I join the nation in mourning over the loss of Justice Antonin Scalia this past weekend.  Though I rarely agreed with his written opinions, he certainly did provoke and engage in healthy debates about critical issues, which are incredibly important to a functioning democracy.

Having just published an article critiquing three of his most recent opinions in the area of arbitration (see Jill I. Gross, Justice Scalia’s Hat Trick and the Supreme Court’s Flawed Understanding of Twenty-First Century Arbitration, 81 Brooklyn L. Rev. 111 (2015)), I suppose I should have some insight into what his loss will mean for Supreme Court arbitration jurisprudence.  (After all, my timing was uncanny.)

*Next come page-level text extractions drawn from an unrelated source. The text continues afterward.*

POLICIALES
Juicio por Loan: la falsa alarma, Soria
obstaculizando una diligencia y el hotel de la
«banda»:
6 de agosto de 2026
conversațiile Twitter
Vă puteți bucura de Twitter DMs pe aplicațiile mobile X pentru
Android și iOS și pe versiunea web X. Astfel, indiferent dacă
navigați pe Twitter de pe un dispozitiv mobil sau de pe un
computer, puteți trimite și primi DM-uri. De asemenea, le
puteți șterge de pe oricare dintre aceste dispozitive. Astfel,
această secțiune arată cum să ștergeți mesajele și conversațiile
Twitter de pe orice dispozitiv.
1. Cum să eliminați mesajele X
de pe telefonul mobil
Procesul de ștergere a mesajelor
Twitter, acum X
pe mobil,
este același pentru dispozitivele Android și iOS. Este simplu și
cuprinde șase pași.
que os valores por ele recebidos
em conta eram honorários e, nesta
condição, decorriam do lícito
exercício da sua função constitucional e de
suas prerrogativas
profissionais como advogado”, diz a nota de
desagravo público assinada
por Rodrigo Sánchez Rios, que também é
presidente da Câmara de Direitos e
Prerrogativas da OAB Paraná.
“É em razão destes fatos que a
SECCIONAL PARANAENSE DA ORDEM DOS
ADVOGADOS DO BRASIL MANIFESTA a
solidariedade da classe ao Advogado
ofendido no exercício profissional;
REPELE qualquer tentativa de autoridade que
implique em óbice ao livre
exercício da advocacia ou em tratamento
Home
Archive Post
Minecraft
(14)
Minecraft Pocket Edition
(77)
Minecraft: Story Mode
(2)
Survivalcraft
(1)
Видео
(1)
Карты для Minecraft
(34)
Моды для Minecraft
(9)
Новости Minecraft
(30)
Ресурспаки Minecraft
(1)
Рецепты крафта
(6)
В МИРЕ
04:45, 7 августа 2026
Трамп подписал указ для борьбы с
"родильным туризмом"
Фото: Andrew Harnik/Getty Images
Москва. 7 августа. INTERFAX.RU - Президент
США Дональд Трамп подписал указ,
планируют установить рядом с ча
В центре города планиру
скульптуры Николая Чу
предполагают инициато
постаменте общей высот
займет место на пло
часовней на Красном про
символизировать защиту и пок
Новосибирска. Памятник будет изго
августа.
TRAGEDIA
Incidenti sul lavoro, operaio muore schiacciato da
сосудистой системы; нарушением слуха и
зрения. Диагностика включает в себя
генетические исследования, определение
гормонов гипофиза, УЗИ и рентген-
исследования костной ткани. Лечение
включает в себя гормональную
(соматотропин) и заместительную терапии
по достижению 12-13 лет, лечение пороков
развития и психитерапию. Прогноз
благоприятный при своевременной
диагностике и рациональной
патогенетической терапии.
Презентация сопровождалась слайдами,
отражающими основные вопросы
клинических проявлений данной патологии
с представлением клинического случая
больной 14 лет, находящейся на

Clearly, the outcome of future arbitration decisions by the Court does depend on who is sworn in as the next Supreme Court Justice. But, losing Scalia’s voice also opens up the possibility of a few variations in future decisions interpreting the scope of the Federal Arbitration Act:

  • My article points out a factual error in the Italian Colors opinion, which was authored by Justice Scalia.  The opinion incorrectly cites the 1991 Gilmer opinion as precedent for the enforcement of a class action waiver, even though in that case the arbitration clause at issue contained no such waiver.  In fact, since that case involved a securities industry arbitration (employment/age discrimination case), class claims were preserved for claimants.   Without Justice Scalia, it might be easier for a future SCOTUS to retreat from the error in — and thus distinguish — Italian Colors, and perhaps be less willing to enforce class action waivers in the future if a plaintiff can show it could not vindicate statutory rights.
  • Justice Scalia led the chorus of voices harshly critical of class actions as a mechanism for reform.  He strictly construed the FAA’s mandate to enforce arbitration agreements as written to apply equally to class action waivers and thus diminished the use of class actions.  However, in order to support his conclusions, he also equated class arbitration as arbitration not contemplated by the FAA.  That view cannot possibly be the product of strict constructionism, as the FAA does not mention class arbitration one way or the other, nor does it define arbitration as a particular kind of procedure.  Perhaps a future SCOTUS will revisit that equation and be more willing to find that class arbitration is arbitration within the meaning of the FAA.
  • Justice Scalia seemed to be the least sympathetic to concerns that forced arbitration of statutory rights violated public policy. This stemmed, in part, from his lack of interest in considering legislative history.   With important new works on the legislative history of the FAA suggesting that mandatory arbitration of consumer and employee disputes was not the type of arbitration contemplated by the drafters of the FAA (e.g., Imre Salazai’s book Outsourcing Justice), perhaps a future Court will be more interested in considering the FAA’s legislative history.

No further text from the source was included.